Innovative Solutions for Enterprise: Designing High-Performance Data Center Networks

Posted on Dec 21, 2023 by

 674

As businesses transform and information systems expand, the demand for big data and cloud resources is driving a significant increase in data center network traffic. Global data center traffic has seen a remarkable annual growth rate of about 23% from 2016 to 2021. Notably, a substantial 85% of this traffic pertains to interconnecting data centers and internal data center communication. This surge underscores the imperative for data center networks to evolve, emphasizing speed, higher capacity, and lower latency.

Evolving Data Center Network Architecture

The architecture of data center networks has progressed from the traditional core-aggregation-access model to the more modern Spine-Leaf design. This approach optimally utilizes network interconnection bandwidth, reduces multi-layer convergence ratios, and facilitates easy scalability. In the Spine-Leaf architecture, each interconnection link boasts a 100G bandwidth, and a well-calibrated network convergence ratio is devised based on business needs to manage internal traffic within and between Points of Delivery (PODs) in the data center.The three-layer underlay network in the Spine-Leaf architecture allows for the separation of core and access switches. If bottlenecks arise in traffic between the core switch and the aggregation switch or between the aggregation switch and the access switch, horizontal scaling becomes achievable by adding uplink links and reducing convergence ratios, with minimal impact on bandwidth expansion. The overlay network adopts distributed gateways through EVPN-VXLAN technology, enabling flexible and elastic network deployments and resource allocation tailored to business requirements.

high performance

Drawing on the design and deployment expertise from Internet-scale data center networks, this solution embraces the spine-leaf network architecture and leverages EVPN-VXLAN technology to realize network virtualization. This approach provides a versatile and scalable network infrastructure for upper-layer services. The data center network is categorized into production networks and office networks, segregated and safeguarded by domain firewalls. These networks connect to office buildings, laboratories, and regional center exits through network firewalls.

high performance

The core switches of the production network and the office network facilitate interconnection between PODs and link to firewall devices, offering up to 1.6Tb/s of inter-POD communication bandwidth and a high-speed network egress capacity of 160G. The internal horizontal network capacity within each POD reaches 24Tb, delivering robust support for high-performance computing clusters (CPU/GPU) and storage clusters. This ensures the overall network maintains minimal packet loss due to network performance bottlenecks.
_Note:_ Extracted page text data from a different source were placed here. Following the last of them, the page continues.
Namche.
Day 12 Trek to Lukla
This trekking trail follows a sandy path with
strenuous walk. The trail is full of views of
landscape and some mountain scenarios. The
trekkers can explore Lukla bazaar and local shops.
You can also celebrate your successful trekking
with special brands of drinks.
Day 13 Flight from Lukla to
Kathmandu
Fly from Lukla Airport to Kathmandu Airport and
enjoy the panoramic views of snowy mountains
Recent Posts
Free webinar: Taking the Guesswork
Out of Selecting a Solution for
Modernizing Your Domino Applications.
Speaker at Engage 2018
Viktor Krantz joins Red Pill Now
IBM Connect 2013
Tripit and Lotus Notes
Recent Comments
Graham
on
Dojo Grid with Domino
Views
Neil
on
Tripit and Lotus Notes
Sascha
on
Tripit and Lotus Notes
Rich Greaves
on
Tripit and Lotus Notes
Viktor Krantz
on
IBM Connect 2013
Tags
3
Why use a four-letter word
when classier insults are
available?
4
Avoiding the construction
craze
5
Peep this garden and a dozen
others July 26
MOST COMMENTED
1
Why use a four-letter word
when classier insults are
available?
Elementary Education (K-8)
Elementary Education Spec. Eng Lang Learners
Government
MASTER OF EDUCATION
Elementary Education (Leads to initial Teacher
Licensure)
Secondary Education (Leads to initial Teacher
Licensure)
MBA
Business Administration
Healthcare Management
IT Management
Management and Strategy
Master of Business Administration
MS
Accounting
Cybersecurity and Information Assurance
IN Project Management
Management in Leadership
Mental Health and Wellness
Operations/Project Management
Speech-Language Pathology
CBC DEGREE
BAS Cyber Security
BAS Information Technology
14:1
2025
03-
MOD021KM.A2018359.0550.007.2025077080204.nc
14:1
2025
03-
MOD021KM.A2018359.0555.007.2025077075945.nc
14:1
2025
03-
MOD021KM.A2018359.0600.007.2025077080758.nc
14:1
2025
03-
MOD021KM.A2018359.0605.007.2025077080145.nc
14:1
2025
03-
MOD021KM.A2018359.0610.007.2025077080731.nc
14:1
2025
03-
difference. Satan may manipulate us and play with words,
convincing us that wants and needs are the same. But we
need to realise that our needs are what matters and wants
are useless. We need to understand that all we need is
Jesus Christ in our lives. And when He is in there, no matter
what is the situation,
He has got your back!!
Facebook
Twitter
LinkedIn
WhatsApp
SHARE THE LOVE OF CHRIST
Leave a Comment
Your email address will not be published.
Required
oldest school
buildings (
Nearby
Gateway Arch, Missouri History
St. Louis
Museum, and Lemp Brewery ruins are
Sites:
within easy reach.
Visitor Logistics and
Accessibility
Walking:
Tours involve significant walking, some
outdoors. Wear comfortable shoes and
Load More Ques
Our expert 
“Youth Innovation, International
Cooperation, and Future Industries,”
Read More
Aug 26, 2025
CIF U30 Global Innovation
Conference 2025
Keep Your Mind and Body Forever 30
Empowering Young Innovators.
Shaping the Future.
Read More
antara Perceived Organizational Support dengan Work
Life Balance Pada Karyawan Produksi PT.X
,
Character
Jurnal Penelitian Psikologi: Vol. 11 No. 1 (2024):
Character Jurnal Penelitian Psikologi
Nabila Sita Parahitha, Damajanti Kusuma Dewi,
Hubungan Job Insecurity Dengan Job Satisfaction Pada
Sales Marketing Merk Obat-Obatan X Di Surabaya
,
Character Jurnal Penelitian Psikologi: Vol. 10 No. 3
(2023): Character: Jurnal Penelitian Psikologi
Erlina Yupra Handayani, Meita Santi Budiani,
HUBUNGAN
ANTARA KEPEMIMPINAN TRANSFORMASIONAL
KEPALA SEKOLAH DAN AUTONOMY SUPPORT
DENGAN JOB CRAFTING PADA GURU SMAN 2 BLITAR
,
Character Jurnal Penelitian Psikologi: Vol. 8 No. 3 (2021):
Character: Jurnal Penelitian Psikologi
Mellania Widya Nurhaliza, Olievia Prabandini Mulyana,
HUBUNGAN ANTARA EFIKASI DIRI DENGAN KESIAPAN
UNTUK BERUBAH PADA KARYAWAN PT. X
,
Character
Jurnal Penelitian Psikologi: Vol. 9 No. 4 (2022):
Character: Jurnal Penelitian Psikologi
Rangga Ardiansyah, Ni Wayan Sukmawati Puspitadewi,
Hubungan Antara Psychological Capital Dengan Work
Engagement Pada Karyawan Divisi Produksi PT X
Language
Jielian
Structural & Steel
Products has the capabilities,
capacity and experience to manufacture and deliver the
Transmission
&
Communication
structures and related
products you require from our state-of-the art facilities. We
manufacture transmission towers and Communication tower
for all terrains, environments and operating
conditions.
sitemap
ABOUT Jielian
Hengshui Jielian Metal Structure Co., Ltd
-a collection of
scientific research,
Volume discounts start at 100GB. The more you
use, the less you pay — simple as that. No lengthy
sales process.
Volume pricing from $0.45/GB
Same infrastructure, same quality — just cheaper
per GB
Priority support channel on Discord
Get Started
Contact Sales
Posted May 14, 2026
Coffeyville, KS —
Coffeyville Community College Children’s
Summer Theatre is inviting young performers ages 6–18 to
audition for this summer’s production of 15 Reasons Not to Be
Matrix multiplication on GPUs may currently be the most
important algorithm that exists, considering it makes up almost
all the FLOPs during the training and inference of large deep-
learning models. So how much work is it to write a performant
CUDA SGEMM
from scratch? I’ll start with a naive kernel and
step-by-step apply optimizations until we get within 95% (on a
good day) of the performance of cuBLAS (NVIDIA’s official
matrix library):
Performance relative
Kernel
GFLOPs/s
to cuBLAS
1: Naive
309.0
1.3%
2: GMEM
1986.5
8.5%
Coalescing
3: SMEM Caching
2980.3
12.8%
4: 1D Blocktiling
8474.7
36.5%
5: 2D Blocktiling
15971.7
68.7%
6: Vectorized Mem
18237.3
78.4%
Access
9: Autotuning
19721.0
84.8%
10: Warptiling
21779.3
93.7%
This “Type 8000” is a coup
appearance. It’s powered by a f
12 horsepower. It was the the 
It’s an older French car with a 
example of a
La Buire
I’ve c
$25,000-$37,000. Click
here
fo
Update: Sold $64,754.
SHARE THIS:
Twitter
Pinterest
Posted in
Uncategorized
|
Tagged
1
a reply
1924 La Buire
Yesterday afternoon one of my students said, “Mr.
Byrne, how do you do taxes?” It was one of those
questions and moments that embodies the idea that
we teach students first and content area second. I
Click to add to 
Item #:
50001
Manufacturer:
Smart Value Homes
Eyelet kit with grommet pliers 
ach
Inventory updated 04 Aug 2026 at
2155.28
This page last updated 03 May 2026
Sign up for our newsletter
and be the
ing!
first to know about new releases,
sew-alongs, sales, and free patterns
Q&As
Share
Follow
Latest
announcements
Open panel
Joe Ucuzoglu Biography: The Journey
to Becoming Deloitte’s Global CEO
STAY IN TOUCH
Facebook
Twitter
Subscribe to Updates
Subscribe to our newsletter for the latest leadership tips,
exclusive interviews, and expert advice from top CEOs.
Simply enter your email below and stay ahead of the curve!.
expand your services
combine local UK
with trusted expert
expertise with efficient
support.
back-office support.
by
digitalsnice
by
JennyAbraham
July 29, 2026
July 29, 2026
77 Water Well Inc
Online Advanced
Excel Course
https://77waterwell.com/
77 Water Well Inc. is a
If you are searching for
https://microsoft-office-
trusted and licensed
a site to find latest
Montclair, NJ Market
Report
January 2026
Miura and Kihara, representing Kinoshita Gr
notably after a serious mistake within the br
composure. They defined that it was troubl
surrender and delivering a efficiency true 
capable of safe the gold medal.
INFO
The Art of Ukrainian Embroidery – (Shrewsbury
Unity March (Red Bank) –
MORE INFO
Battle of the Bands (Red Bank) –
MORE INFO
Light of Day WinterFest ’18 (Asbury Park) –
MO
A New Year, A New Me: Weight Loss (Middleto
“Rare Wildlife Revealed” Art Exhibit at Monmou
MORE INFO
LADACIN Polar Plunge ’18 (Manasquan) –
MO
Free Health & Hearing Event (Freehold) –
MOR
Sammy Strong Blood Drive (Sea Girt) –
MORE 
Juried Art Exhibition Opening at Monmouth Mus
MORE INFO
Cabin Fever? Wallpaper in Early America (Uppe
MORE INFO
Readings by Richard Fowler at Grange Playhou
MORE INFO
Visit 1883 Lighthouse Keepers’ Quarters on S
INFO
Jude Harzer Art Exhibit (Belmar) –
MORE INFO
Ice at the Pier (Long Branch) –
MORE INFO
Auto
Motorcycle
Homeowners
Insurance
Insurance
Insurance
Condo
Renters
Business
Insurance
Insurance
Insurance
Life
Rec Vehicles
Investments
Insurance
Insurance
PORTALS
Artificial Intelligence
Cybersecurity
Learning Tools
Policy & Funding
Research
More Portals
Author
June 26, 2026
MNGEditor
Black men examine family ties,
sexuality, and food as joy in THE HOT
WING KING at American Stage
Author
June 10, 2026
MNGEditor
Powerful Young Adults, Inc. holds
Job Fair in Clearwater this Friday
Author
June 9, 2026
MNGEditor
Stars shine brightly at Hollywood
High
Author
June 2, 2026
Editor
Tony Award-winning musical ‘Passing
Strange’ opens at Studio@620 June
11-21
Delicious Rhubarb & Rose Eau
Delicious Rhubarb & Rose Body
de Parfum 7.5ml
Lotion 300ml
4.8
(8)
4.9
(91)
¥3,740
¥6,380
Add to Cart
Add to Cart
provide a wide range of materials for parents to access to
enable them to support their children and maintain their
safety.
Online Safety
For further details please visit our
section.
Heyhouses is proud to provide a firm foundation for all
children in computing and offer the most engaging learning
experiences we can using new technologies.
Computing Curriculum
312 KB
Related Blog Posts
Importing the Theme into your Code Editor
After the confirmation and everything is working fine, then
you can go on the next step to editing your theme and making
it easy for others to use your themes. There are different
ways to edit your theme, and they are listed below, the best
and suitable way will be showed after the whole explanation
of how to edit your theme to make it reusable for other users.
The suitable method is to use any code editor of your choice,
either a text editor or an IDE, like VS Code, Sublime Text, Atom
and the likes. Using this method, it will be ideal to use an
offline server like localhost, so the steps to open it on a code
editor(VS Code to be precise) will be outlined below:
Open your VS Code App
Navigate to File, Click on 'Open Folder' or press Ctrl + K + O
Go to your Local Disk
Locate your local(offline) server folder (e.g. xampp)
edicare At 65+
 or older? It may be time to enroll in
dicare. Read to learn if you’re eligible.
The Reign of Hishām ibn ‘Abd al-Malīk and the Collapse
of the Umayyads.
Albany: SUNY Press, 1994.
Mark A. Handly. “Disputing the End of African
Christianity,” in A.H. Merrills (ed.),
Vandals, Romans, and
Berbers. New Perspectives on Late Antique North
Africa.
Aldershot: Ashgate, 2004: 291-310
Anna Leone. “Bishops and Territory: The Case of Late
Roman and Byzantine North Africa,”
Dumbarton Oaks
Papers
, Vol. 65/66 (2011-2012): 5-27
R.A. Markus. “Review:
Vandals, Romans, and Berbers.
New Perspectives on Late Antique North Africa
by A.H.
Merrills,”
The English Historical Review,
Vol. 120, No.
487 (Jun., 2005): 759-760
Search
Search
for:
Building cabling is meticulously planned based on the Spine-Leaf architecture. The switches within each POD are interconnected using 100G links and deployed in Top of Rack (TOR) mode. TOR groups, consisting of 2-3 cabinets, connect to Leafs through 100G links. Each POD's Leaf is strategically divided into two groups, deployed in distinct network-occupied cabinets, enhancing reliability at the cross-cabinet level within the POD. The overall network structure is streamlined, and cable deployment and management are notably efficient.

Future-Proof Equipment Selection

When envisioning and building a data center network, careful consideration of technological advancements, industrial trends, and operational costs for the next five years is crucial. This forward-looking approach aims to optimize the utilization of existing data center resources to effectively support the core business operations of the enterprise.

The choice of network switches plays a pivotal role in the overall design of the data center network. Traditional large-scale network designs often opt for chassis-based devices to enhance the overall capacity of the network system, offering limited scalability. However, this approach comes with inherent limitations and risks, including:

Limited overall capacity of chassis-based devices, falling short of meeting the escalating network scale requirements of modern data centers.
Deployment of core chassis-based devices with dual connections, resulting in a high fault radius of up to 50%, which fails to effectively guarantee business security.
Multi-chip architecture in chassis-based devices leading to significant bottlenecks in traffic processing capacity and network latency.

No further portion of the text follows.